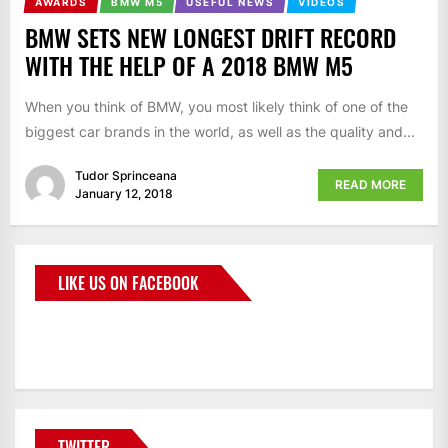
AWARDS
BMW M5
USEFUL NEWS
VIDEOS
BMW SETS NEW LONGEST DRIFT RECORD
WITH THE HELP OF A 2018 BMW M5
When you think of BMW, you most likely think of one of the
biggest car brands in the world, as well as the quality and...
Tudor Sprinceana
READ MORE
January 12, 2018
LIKE US ON FACEBOOK
BMWCoop
TWITTER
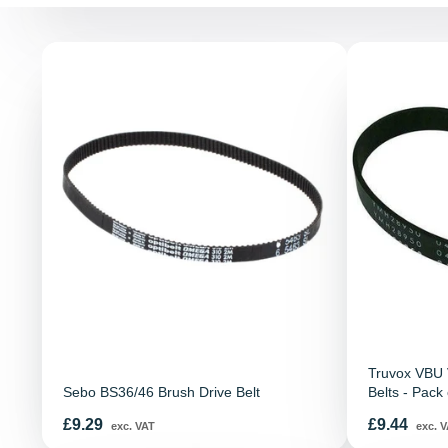
Truvox VBU V
Sebo BS36/46 Brush Drive Belt
Belts - Pack 
Price
Price
£9.29
£9.44
exc. VAT
exc. V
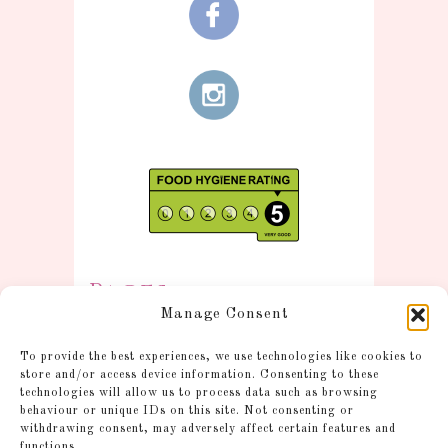
Pages
Manage Consent
Information
To provide the best experiences, we use technologies like cookies to
Postage and Additional
store and/or access device information. Consenting to these
technologies will allow us to process data such as browsing
Information
behaviour or unique IDs on this site. Not consenting or
Gallery
withdrawing consent, may adversely affect certain features and
functions.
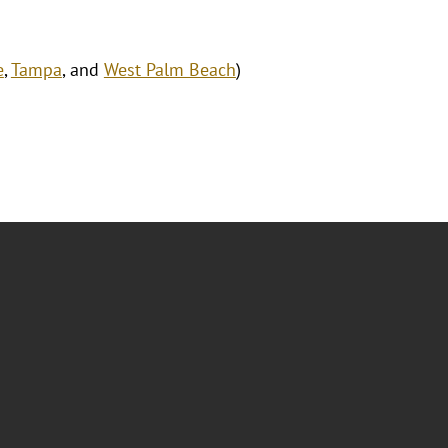
e
,
Tampa
, and
West Palm Beach
)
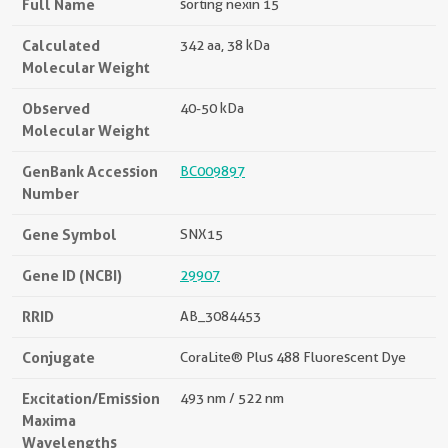
Full Name
sorting nexin 15
Calculated
342 aa, 38 kDa
Molecular Weight
Observed
40-50 kDa
Molecular Weight
GenBank Accession
BC009897
Number
Gene Symbol
SNX15
Gene ID (NCBI)
29907
RRID
AB_3084453
Conjugate
CoraLite® Plus 488 Fluorescent Dye
Excitation/Emission
493 nm / 522 nm
Maxima
Wavelengths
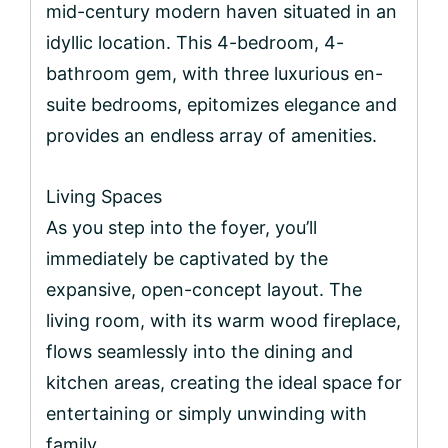
mid-century modern haven situated in an
idyllic location. This 4-bedroom, 4-
bathroom gem, with three luxurious en-
suite bedrooms, epitomizes elegance and
provides an endless array of amenities.
Living Spaces
As you step into the foyer, you’ll
immediately be captivated by the
expansive, open-concept layout. The
living room, with its warm wood fireplace,
flows seamlessly into the dining and
kitchen areas, creating the ideal space for
entertaining or simply unwinding with
family.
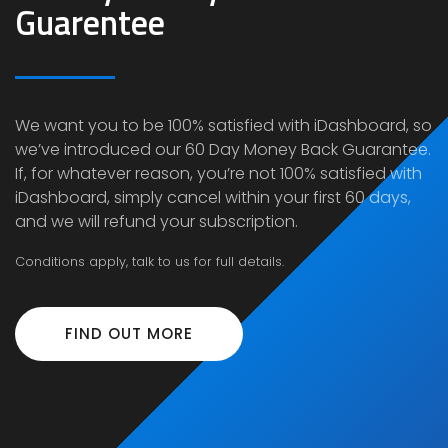
Guarentee
We want you to be 100% satisfied with iDashboard, so
we’ve introduced our
60 Day Money Back Guarantee
.
If, for whatever reason, you’re not 100% satisfied with
iDashboard, simply cancel within your first 60 days,
and we will refund your subscription.
Conditions apply, talk to us for full details.
FIND OUT MORE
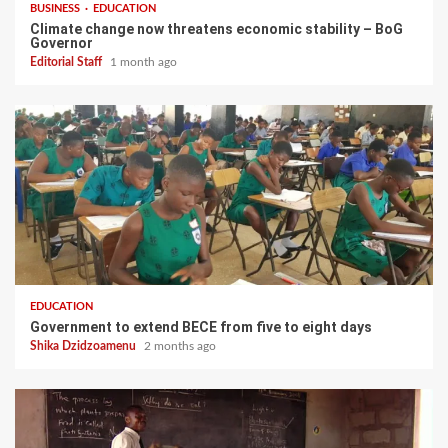
BUSINESS
EDUCATION
Climate change now threatens economic stability – BoG
Governor
Editorial Staff
1 month ago
EDUCATION
Government to extend BECE from five to eight days
Shika Dzidzoamenu
2 months ago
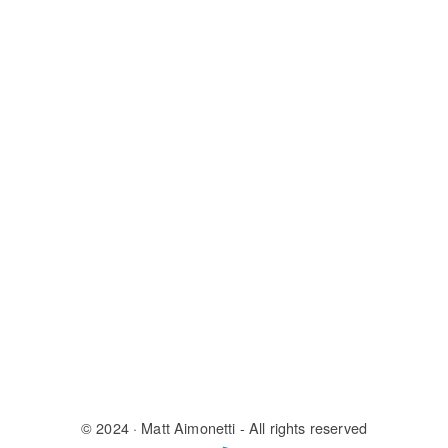
© 2024
· Matt Aimonetti - All rights reserved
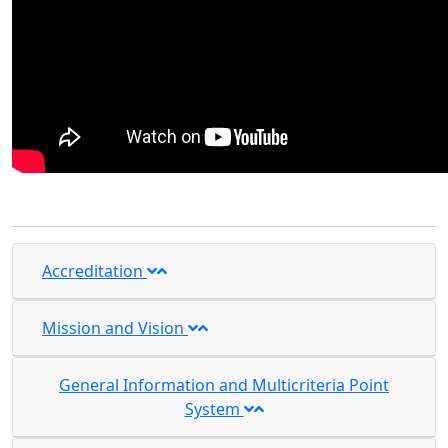
Accreditation
Mission and Vision
General Information and Multicriteria Point
System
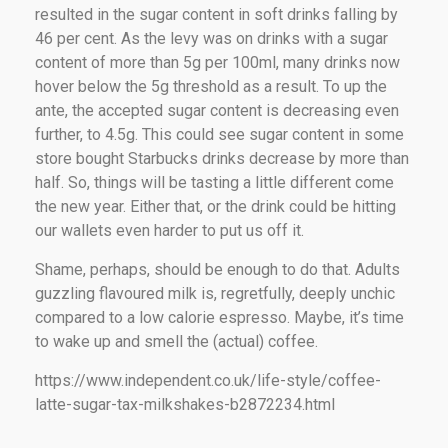
resulted in the sugar content in soft drinks falling by
46 per cent. As the levy was on drinks with a sugar
content of more than 5g per 100ml, many drinks now
hover below the 5g threshold as a result. To up the
ante, the accepted sugar content is decreasing even
further, to 4.5g. This could see sugar content in some
store bought Starbucks drinks decrease by more than
half. So, things will be tasting a little different come
the new year. Either that, or the drink could be hitting
our wallets even harder to put us off it.
Shame, perhaps, should be enough to do that. Adults
guzzling flavoured milk is, regretfully, deeply unchic
compared to a low calorie espresso. Maybe, it’s time
to wake up and smell the (actual) coffee.
https://www.independent.co.uk/life-style/coffee-
latte-sugar-tax-milkshakes-b2872234.html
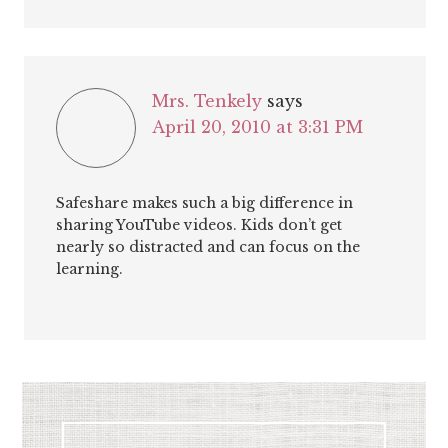
Mrs. Tenkely
says
April 20, 2010 at 3:31 PM
Safeshare makes such a big difference in
sharing YouTube videos. Kids don’t get
nearly so distracted and can focus on the
learning.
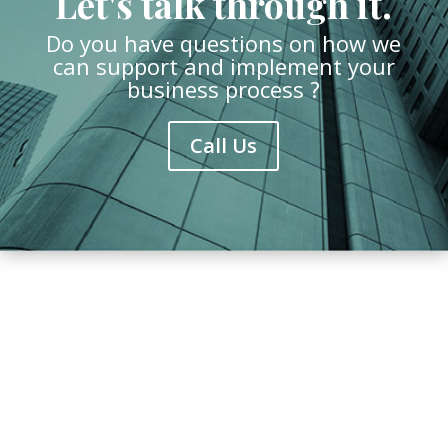
Let's talk through it.
Do you have questions on how we
can support and implement your
business process ?
Call Us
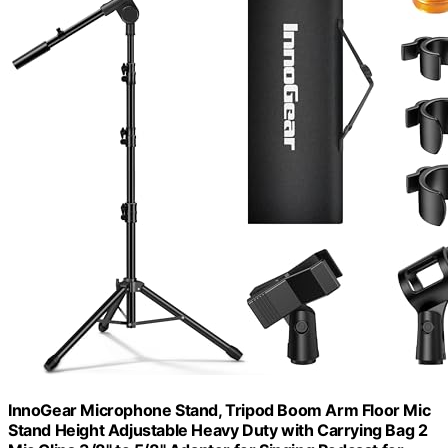
InnoGear Microphone Stand, Tripod Boom Arm Floor Mic
Stand Height Adjustable Heavy Duty with Carrying Bag 2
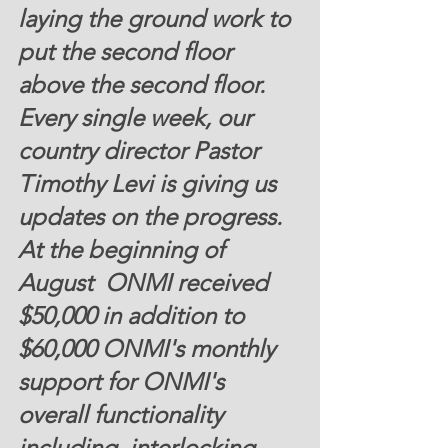
laying the ground work to 
put the second floor 
above the second floor. 
Every single week, our 
country director Pastor 
Timothy Levi is giving us 
updates on the progress. 
At the beginning of 
August  ONMI received
$50,000
 in addition to 
$60,000 
ONMI's monthly 
support for ONMI's 
overall functionality 
including  interlocking 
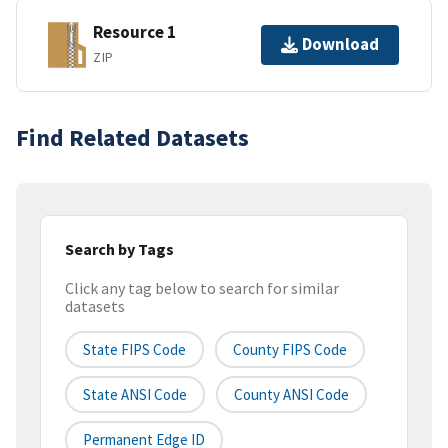
Resource 1
Download
ZIP
Find Related Datasets
Search by Tags
Click any tag below to search for similar
datasets
State FIPS Code
County FIPS Code
State ANSI Code
County ANSI Code
Permanent Edge ID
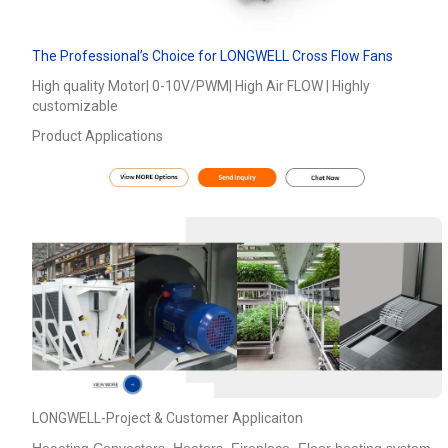
The Professional’s Choice for LONGWELL Cross Flow Fans
High quality Motor| 0-10V/PWM| High Air FLOW | Highly
customizable
Product Applications
LONGWELL-Project & Customer Applicaiton
Heaating Convectors ,Heaters ,Fireplace, Floor heating system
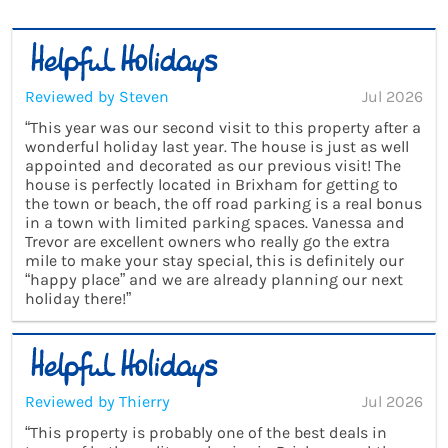
Reviewed by Steven
Jul 2026
“This year was our second visit to this property after a
wonderful holiday last year. The house is just as well
appointed and decorated as our previous visit! The
house is perfectly located in Brixham for getting to
the town or beach, the off road parking is a real bonus
in a town with limited parking spaces. Vanessa and
Trevor are excellent owners who really go the extra
mile to make your stay special, this is definitely our
“happy place” and we are already planning our next
holiday there!”
Reviewed by Thierry
Jul 2026
“This property is probably one of the best deals in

● **EXERCISE REQUIREMENTS**
All pictures are to be skipped. Output, word for word, the lines in the data above starting at the line containing "CoraLite® Plus 488 Fluorescent Dye" and ending at the line containing "Living Spaces".

● **WORKED SOLUTION**
CoraLite® Plus 488 Fluorescent Dye
Excitation/Emission
493 nm / 522 nm
Maxima
Wavelengths
mid-century modern haven situated in an
idyllic location. This 4-bedroom, 4-
bathroom gem, with three luxurious en-
suite bedrooms, epitomizes elegance and
provides an endless array of amenities.
Living Spaces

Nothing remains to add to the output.